I understand the concept of standard deviations and z-values, but I'm trying to figure out if standard deviations alone are good for establishing the upper and lower bounds for normal. For example, if I have the following dataset:
$x = 1,4,1,10,112,6,22,7,18,113,1,4,1,10,112,6,22,7,18,113,1,4,1,10,112,6,22,7$
$\mu = 26.82$
$std(x) = 41.16$
I have been establishing the range for normal values like this:
$lowerNormal = 26.82 - 41.16 = -14.78$
$upperNormal = 26.82 + 41.16 = 67.98$
So, when a new value comes along:
$a = 72$
I consider that value to be abnormal, since it is above the $upperNormal$ value.

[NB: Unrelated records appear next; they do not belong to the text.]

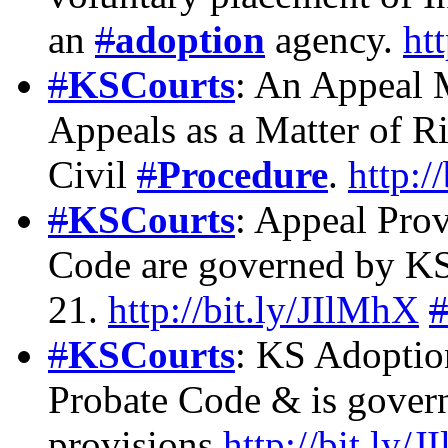
an
#
adoption
agency.
ht
#
KSCourts
: An Appeal 
Appeals as a Matter of 
Civil
#
Procedure
.
http:/
#
KSCourts
: Appeal Pro
Code are governed by KS
21.
http://bit.ly/JIlMhX
#
KSCourts
: KS Adoptio
Probate Code & is gover
provisions
http://bit.ly/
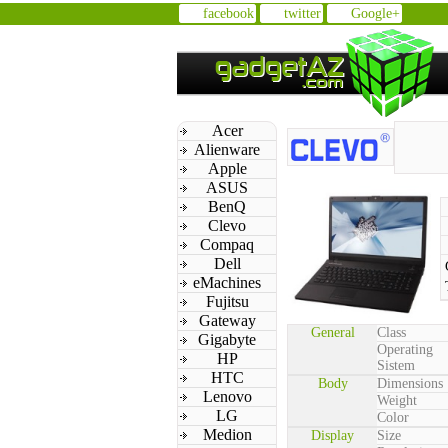
facebook
twitter
Google+
Acer
Alienware
Apple
ASUS
BenQ
Clevo
Compaq
Dell
eMachines
Fujitsu
Gateway
General
Class
Gigabyte
Operating
HP
Sistem
HTC
Body
Dimensions
Lenovo
Weight
LG
Color
Medion
Display
Size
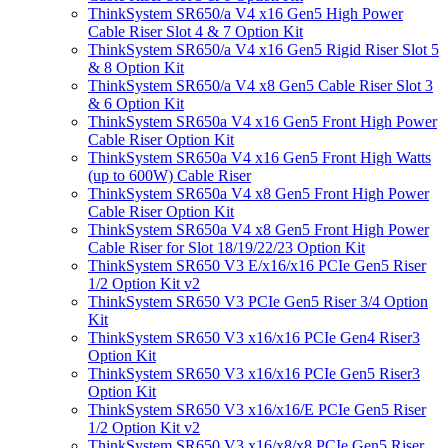
ThinkSystem SR650/a V4 x16 Gen5 High Power
Cable Riser Slot 4 & 7 Option Kit
ThinkSystem SR650/a V4 x16 Gen5 Rigid Riser Slot 5
& 8 Option Kit
ThinkSystem SR650/a V4 x8 Gen5 Cable Riser Slot 3
& 6 Option Kit
ThinkSystem SR650a V4 x16 Gen5 Front High Power
Cable Riser Option Kit
ThinkSystem SR650a V4 x16 Gen5 Front High Watts
(up to 600W) Cable Riser
ThinkSystem SR650a V4 x8 Gen5 Front High Power
Cable Riser Option Kit
ThinkSystem SR650a V4 x8 Gen5 Front High Power
Cable Riser for Slot 18/19/22/23 Option Kit
ThinkSystem SR650 V3 E/x16/x16 PCIe Gen5 Riser
1/2 Option Kit v2
ThinkSystem SR650 V3 PCIe Gen5 Riser 3/4 Option
Kit
ThinkSystem SR650 V3 x16/x16 PCIe Gen4 Riser3
Option Kit
ThinkSystem SR650 V3 x16/x16 PCIe Gen5 Riser3
Option Kit
ThinkSystem SR650 V3 x16/x16/E PCIe Gen5 Riser
1/2 Option Kit v2
ThinkSystem SR650 V3 x16/x8/x8 PCIe Gen5 Riser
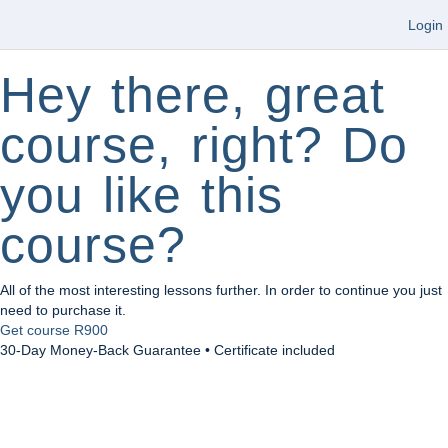
Login
Hey there, great
course, right? Do
you like this
course?
All of the most interesting lessons further. In order to continue you just
need to purchase it.
Get course
R900
30-Day Money-Back Guarantee • Certificate included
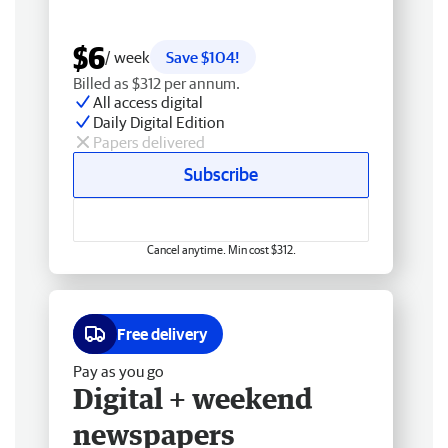
$6
/ week
Save $104!
Billed as $312 per annum.
All access digital
Daily Digital Edition
Papers delivered
Subscribe
Cancel anytime. Min cost $312.
Free delivery
Pay as you go
Digital + weekend
newspapers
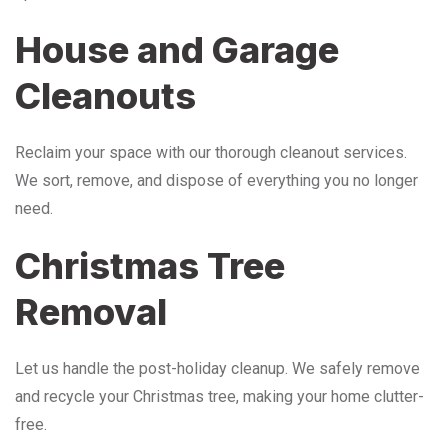
House and Garage
Cleanouts
Reclaim your space with our thorough cleanout services.
We sort, remove, and dispose of everything you no longer
need.
Christmas Tree
Removal
Let us handle the post-holiday cleanup. We safely remove
and recycle your Christmas tree, making your home clutter-
free.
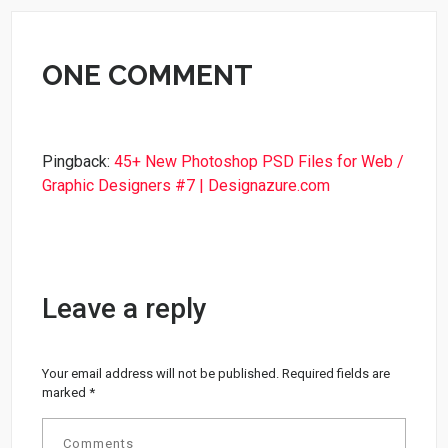
ONE COMMENT
Pingback:
45+ New Photoshop PSD Files for Web /
Graphic Designers #7 | Designazure.com
Leave a reply
Your email address will not be published.
Required fields are
marked
*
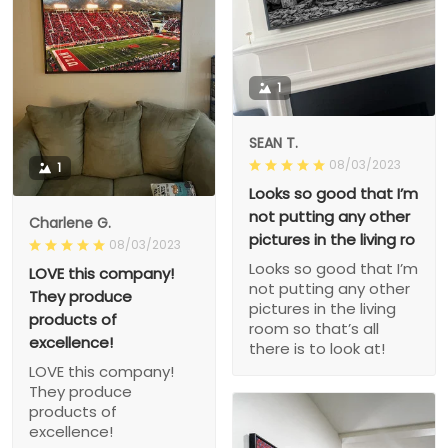
1
SEAN T.
08/03/2023
1
Looks so good that I’m
not putting any other
Charlene G.
pictures in the living ro
08/03/2023
Looks so good that I’m
LOVE this company!
not putting any other
They produce
pictures in the living
products of
room so that’s all
excellence!
there is to look at!
LOVE this company!
They produce
products of
excellence!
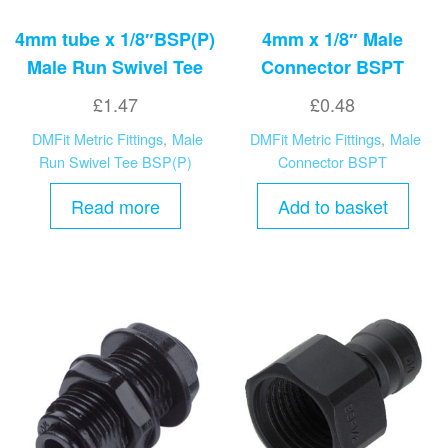
4mm tube x 1/8″BSP(P)
4mm x 1/8″ Male
Male Run Swivel Tee
Connector BSPT
£
1.47
£
0.48
DMFit Metric Fittings
,
Male
DMFit Metric Fittings
,
Male
Run Swivel Tee BSP(P)
Connector BSPT
Read more
Add to basket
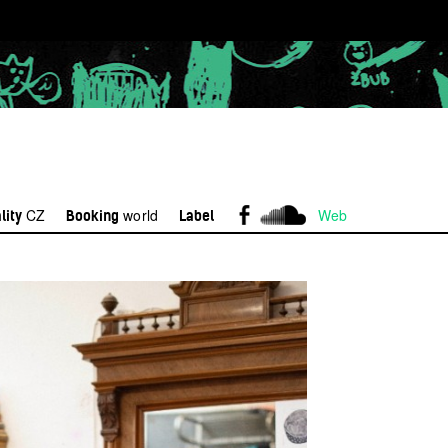
CZ
world
Web
lity
Booking
Label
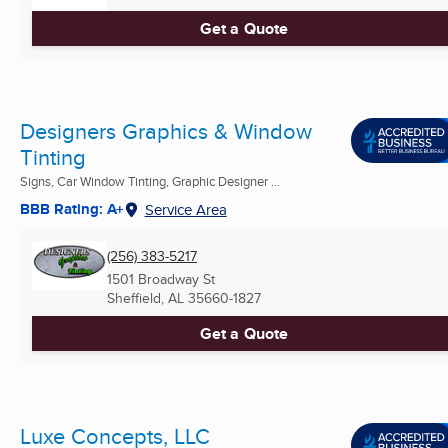
Get a Quote
Designers Graphics & Window
Tinting
Signs, Car Window Tinting, Graphic Designer ...
BBB Rating: A+
Service Area
(256) 383-5217
1501 Broadway St
Sheffield, AL
35660-1827
Get a Quote
Luxe Concepts, LLC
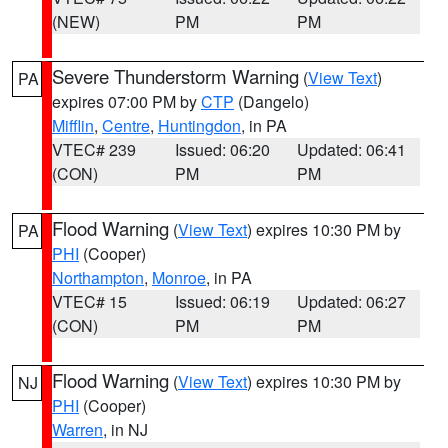
(NEW)
PM
PM
Severe Thunderstorm Warning
(
View Text
)
PA
expires 07:00 PM by
CTP
(Dangelo)
Mifflin
,
Centre
,
Huntingdon
, in PA
VTEC# 239
Issued: 06:20
Updated: 06:41
(CON)
PM
PM
Flood Warning
(
View Text
) expires 10:30 PM by
PA
PHI
(Cooper)
Northampton
,
Monroe
, in PA
VTEC# 15
Issued: 06:19
Updated: 06:27
(CON)
PM
PM
Flood Warning
(
View Text
) expires 10:30 PM by
NJ
PHI
(Cooper)
Warren
, in NJ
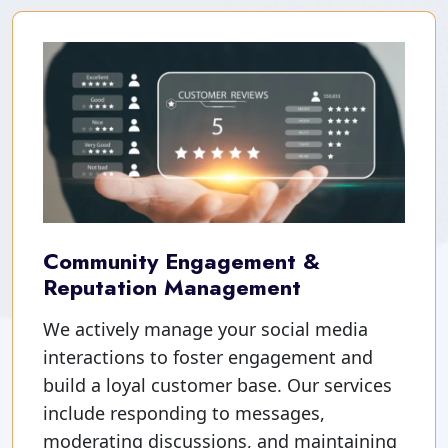
Community Engagement &
Reputation Management
We actively manage your social media
interactions to foster engagement and
build a loyal customer base. Our services
include responding to messages,
moderating discussions, and maintaining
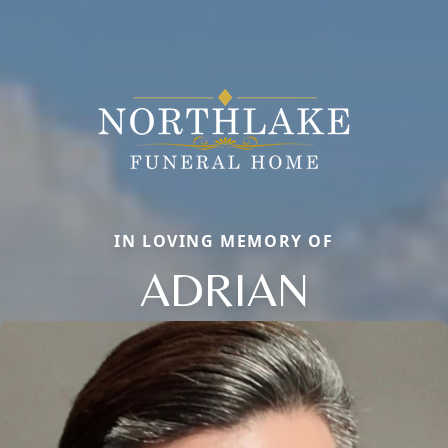
IN LOVING MEMORY OF
ADRIAN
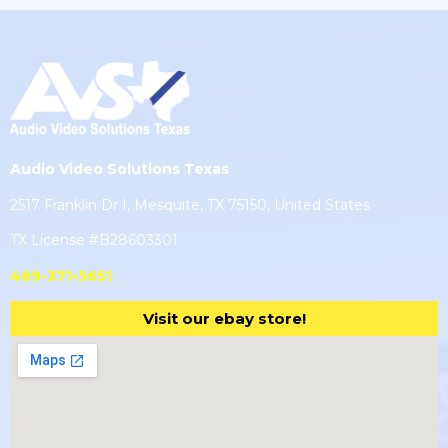
Audio Video Solutions Texas
2517 Franklin Dr I, Mesquite, TX 75150, United States
TX License #B28603301
469-371-5651
Visit our ebay store!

My question is whether or not this is a statistically sound way for determining whether a value is normal. The real issue I'm seeing is that none of the values in $x$ will ever be negative, so it seems that at least the lower bound is somewhat arbitrary.
Anyways, I apologize if I am missing something simple. I'm learning statistics on my own and it's a little puzzling sometimes. Thanks for your help
I believe above is set of random number. Standard deviation is appropriate for the numbers which are dependent such as daily road traffic. Please also consider Correlation for less dependent numbers.